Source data
════════════════════
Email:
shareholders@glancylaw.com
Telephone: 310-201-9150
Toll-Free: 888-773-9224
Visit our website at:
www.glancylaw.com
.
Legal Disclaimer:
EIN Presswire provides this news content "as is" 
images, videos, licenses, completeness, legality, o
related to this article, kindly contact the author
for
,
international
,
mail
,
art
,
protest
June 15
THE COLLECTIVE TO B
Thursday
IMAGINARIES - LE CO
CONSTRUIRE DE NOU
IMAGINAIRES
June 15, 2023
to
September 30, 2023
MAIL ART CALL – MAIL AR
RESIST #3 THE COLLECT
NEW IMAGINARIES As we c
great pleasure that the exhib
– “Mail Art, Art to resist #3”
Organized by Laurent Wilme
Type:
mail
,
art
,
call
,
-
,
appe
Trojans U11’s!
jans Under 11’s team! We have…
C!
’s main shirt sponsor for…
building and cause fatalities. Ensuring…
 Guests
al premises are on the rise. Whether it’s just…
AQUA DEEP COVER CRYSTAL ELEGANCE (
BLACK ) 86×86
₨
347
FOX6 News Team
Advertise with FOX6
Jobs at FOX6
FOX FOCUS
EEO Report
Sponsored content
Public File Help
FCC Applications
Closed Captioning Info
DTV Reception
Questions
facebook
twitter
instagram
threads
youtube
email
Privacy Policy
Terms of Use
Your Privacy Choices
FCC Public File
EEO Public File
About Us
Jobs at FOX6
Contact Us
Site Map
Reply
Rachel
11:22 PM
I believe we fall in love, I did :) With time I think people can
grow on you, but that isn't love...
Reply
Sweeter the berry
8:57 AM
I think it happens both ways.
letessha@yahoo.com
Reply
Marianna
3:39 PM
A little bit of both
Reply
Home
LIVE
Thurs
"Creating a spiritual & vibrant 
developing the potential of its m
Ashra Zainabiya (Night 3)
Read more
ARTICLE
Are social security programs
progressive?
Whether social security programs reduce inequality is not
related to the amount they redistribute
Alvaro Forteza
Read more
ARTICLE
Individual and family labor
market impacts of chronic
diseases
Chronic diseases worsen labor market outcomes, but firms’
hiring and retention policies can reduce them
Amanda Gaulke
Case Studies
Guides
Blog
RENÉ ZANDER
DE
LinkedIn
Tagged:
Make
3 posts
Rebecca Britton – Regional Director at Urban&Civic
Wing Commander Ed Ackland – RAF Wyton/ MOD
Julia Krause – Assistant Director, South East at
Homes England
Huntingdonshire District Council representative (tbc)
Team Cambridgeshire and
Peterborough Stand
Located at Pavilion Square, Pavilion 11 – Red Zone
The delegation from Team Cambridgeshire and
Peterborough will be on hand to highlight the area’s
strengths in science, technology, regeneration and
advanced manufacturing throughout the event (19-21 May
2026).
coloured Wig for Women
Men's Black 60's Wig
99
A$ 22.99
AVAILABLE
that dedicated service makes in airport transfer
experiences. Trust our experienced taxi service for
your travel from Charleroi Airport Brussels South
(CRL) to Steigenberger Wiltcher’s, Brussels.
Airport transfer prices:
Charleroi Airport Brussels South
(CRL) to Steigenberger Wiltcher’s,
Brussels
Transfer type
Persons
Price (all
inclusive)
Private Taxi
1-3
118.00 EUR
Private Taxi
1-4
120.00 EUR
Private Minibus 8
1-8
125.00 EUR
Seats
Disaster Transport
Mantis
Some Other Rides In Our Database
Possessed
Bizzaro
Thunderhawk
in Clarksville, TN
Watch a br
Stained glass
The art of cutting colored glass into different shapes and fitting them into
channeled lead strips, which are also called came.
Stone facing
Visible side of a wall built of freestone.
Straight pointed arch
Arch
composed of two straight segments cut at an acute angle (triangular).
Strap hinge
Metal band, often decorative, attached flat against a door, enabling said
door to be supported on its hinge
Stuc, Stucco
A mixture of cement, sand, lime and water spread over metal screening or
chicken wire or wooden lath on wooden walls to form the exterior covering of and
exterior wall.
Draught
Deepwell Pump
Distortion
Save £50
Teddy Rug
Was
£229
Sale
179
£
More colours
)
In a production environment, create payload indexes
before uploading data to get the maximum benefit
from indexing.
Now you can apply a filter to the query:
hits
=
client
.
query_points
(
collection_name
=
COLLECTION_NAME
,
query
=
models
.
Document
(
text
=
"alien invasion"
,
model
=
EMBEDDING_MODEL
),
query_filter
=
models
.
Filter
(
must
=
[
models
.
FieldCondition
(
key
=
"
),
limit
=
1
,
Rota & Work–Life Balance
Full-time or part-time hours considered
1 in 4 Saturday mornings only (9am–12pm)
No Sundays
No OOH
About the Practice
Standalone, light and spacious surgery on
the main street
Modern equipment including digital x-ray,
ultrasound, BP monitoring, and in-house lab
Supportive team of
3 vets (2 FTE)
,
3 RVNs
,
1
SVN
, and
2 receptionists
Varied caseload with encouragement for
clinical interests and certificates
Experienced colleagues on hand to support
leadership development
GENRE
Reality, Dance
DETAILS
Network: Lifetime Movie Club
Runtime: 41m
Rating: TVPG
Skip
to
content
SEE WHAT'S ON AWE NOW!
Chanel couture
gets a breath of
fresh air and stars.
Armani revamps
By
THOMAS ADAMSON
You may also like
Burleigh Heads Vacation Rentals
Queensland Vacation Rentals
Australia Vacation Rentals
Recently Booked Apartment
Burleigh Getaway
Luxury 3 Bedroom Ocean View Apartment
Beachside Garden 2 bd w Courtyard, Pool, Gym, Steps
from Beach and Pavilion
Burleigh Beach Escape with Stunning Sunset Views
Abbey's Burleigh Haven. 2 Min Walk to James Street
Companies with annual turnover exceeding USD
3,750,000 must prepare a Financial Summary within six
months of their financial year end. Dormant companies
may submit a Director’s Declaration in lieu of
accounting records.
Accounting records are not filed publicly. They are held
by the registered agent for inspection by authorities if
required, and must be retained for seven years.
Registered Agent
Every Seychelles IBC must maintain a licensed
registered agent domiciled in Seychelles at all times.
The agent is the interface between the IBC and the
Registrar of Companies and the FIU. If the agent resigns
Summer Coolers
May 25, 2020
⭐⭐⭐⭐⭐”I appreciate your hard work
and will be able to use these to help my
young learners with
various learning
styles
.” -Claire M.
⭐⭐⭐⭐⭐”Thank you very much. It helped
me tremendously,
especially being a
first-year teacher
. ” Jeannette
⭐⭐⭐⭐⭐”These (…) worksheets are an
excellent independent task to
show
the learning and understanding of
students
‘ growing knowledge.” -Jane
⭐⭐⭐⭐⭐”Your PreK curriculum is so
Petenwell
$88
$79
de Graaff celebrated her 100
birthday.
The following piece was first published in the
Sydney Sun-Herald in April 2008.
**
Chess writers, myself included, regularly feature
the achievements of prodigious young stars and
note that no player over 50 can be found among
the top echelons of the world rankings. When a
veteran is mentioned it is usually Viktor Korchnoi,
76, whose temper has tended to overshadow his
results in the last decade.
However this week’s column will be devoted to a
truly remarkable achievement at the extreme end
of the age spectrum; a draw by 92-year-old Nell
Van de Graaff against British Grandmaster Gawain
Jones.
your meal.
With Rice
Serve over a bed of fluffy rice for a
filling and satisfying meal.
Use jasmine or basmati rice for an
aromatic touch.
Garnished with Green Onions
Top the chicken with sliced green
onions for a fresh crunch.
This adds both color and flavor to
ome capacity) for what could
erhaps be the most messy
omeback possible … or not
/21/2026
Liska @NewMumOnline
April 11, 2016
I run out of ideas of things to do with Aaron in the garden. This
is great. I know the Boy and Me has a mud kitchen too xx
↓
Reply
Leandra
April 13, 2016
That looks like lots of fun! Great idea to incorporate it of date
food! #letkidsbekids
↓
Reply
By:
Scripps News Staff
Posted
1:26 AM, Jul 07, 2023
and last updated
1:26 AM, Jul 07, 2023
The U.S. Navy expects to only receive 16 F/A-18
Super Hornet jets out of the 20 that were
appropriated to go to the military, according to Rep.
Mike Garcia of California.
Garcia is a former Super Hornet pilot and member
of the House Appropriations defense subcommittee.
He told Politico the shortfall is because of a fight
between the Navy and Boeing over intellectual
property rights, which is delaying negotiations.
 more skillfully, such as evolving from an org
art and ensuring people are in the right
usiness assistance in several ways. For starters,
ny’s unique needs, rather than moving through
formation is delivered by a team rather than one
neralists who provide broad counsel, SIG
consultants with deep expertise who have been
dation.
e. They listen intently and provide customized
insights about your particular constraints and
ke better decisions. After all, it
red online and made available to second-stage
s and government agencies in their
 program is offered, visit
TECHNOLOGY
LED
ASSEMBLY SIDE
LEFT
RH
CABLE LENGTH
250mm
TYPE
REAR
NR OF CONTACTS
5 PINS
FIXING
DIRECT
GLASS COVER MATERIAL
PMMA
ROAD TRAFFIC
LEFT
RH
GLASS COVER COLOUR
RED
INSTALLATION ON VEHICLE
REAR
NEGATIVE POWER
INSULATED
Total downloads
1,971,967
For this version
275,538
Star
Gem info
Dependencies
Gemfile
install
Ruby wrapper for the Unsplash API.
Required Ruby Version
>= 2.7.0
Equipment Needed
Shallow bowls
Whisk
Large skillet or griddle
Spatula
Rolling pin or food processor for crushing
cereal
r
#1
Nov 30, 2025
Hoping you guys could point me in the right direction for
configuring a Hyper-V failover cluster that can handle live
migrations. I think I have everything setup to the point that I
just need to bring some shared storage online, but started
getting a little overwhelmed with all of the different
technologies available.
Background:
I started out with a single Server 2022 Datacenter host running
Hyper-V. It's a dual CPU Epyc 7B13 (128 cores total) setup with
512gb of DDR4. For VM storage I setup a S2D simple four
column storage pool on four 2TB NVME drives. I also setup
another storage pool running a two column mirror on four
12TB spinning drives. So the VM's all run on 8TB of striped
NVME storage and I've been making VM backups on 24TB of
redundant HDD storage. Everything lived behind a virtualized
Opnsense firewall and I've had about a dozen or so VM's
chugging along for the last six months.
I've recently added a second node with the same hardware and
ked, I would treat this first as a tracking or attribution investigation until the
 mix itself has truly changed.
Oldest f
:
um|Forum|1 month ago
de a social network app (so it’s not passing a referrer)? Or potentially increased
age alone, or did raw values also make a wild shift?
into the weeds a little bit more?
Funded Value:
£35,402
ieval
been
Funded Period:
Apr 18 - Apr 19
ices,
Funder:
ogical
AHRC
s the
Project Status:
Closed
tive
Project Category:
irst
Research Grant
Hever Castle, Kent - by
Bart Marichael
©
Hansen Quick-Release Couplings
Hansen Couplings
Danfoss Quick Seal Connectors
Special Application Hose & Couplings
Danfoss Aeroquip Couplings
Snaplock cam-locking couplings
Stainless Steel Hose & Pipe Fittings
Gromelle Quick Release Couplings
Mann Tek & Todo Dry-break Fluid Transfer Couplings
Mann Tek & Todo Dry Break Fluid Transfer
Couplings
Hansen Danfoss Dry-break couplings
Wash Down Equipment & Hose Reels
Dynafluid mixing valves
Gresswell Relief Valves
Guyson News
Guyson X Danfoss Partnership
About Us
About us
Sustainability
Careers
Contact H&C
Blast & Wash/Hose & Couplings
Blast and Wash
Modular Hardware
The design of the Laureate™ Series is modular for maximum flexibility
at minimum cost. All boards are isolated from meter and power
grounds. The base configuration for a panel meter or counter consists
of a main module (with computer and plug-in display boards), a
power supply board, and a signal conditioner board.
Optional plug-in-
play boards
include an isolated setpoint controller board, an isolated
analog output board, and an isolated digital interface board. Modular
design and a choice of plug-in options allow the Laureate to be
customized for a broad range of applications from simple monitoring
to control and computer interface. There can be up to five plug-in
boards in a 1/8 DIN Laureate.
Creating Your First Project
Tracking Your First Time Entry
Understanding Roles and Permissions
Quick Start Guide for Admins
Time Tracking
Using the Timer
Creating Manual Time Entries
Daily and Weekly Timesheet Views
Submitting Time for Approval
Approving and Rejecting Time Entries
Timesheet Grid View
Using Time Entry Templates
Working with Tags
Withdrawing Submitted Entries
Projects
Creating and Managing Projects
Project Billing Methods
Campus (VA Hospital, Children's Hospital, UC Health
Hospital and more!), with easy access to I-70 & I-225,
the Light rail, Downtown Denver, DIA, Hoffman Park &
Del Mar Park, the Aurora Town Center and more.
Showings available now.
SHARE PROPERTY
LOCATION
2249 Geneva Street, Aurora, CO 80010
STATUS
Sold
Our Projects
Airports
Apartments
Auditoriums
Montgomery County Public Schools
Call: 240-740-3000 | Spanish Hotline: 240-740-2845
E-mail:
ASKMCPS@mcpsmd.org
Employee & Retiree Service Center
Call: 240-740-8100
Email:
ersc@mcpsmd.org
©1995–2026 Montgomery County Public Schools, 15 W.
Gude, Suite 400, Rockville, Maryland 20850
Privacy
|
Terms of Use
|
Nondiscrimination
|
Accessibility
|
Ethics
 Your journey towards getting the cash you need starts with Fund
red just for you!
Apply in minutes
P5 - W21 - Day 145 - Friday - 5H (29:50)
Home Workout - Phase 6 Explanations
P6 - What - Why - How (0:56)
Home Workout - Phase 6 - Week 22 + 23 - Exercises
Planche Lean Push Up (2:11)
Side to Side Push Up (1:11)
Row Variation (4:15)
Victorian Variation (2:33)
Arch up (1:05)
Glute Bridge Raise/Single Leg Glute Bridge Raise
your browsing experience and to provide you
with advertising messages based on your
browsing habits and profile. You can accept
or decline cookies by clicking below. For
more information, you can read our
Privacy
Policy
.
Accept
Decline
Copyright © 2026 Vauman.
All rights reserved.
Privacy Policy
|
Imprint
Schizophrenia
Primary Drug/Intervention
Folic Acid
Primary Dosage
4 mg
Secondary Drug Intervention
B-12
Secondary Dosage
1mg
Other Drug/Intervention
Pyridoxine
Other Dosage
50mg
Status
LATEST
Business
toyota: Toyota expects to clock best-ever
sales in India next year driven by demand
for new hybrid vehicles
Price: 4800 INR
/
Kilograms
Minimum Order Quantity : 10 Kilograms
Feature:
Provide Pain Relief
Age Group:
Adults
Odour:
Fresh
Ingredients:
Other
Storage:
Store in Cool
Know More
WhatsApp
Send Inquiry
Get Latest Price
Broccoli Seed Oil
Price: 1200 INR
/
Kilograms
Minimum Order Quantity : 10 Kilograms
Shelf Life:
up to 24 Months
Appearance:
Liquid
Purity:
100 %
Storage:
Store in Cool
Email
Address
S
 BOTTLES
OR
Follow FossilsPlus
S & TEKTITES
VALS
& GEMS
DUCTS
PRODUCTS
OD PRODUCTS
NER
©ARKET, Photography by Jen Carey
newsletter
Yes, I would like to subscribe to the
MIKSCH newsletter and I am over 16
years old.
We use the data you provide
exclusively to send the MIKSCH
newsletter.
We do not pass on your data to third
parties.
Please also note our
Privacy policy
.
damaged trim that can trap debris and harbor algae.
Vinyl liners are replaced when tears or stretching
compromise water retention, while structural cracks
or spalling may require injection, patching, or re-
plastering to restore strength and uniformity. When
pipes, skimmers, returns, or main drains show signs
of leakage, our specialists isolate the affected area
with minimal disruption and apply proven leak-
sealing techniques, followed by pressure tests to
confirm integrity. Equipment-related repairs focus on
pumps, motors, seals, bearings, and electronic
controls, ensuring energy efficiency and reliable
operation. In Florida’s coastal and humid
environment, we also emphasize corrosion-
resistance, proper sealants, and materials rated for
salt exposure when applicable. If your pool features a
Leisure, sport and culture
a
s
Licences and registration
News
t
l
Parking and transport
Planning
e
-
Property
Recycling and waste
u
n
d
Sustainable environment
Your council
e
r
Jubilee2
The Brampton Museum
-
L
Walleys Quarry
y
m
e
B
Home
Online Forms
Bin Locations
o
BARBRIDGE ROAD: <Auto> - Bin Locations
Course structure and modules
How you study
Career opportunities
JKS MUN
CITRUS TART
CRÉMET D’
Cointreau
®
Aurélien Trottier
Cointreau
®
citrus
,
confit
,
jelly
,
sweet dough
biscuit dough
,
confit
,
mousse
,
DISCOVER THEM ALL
════════════════════
- Exercise goal: Nothing but the lines from the start of the data above through the line with "hiring and retention policies can reduce them" should appear in your answer, copied exactly.

- Exercise solution:
Email:
shareholders@glancylaw.com
Telephone: 310-201-9150
Toll-Free: 888-773-9224
Visit our website at:
www.glancylaw.com
.
Legal Disclaimer:
EIN Presswire provides this news content "as is" 
images, videos, licenses, completeness, legality, o
related to this article, kindly contact the author
for
,
international
,
mail
,
art
,
protest
June 15
THE COLLECTIVE TO B
Thursday
IMAGINARIES - LE CO
CONSTRUIRE DE NOU
IMAGINAIRES
June 15, 2023
to
September 30, 2023
MAIL ART CALL – MAIL AR
RESIST #3 THE COLLECT
NEW IMAGINARIES As we c
great pleasure that the exhib
– “Mail Art, Art to resist #3”
Organized by Laurent Wilme
Type:
mail
,
art
,
call
,
-
,
appe
Trojans U11’s!
jans Under 11’s team! We have…
C!
’s main shirt sponsor for…
building and cause fatalities. Ensuring…
 Guests
al premises are on the rise. Whether it’s just…
AQUA DEEP COVER CRYSTAL ELEGANCE (
BLACK ) 86×86
₨
347
FOX6 News Team
Advertise with FOX6
Jobs at FOX6
FOX FOCUS
EEO Report
Sponsored content
Public File Help
FCC Applications
Closed Captioning Info
DTV Reception
Questions
facebook
twitter
instagram
threads
youtube
email
Privacy Policy
Terms of Use
Your Privacy Choices
FCC Public File
EEO Public File
About Us
Jobs at FOX6
Contact Us
Site Map
Reply
Rachel
11:22 PM
I believe we fall in love, I did :) With time I think people can
grow on you, but that isn't love...
Reply
Sweeter the berry
8:57 AM
I think it happens both ways.
letessha@yahoo.com
Reply
Marianna
3:39 PM
A little bit of both
Reply
Home
LIVE
Thurs
"Creating a spiritual & vibrant 
developing the potential of its m
Ashra Zainabiya (Night 3)
Read more
ARTICLE
Are social security programs
progressive?
Whether social security programs reduce inequality is not
related to the amount they redistribute
Alvaro Forteza
Read more
ARTICLE
Individual and family labor
market impacts of chronic
diseases
Chronic diseases worsen labor market outcomes, but firms’
hiring and retention policies can reduce them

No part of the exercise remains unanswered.